§ **EXERCISE DESCRIPTION**: If an entry includes an image, drop the image and copy the rest verbatim.
Top of EXTRACTED MATERIAL
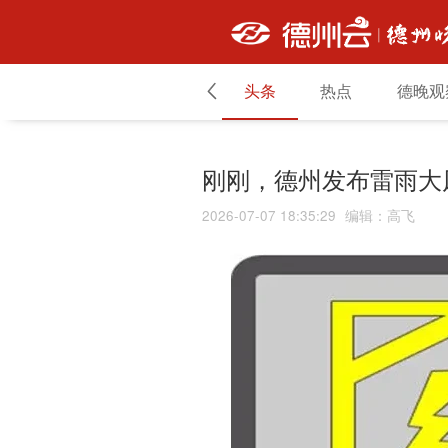
头条
热点
德晚观
刚刚，德州发布雷雨大
2026-07-07 18:35:29
编辑
：
高飞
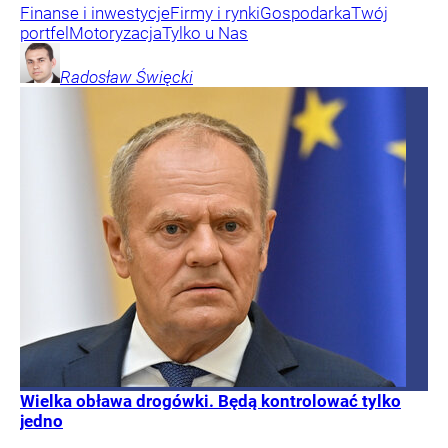
Finanse i inwestycje
Firmy i rynki
Gospodarka
Twój
portfel
Motoryzacja
Tylko u Nas
Radosław
Święcki
Wielka obława drogówki. Będą kontrolować tylko
jedno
Bottom of EXTRACTED MATERIAL
§ **FINISHED TASK**:
头条
热点
德晚观
刚刚，德州发布雷雨大
2026-07-07 18:35:29
编辑
：
高飞
Finanse i inwestycje
Firmy i rynki
Gospodarka
Twój
portfel
Motoryzacja
Tylko u Nas
Radosław
Święcki
Wielka obława drogówki. Będą kontrolować tylko
jedno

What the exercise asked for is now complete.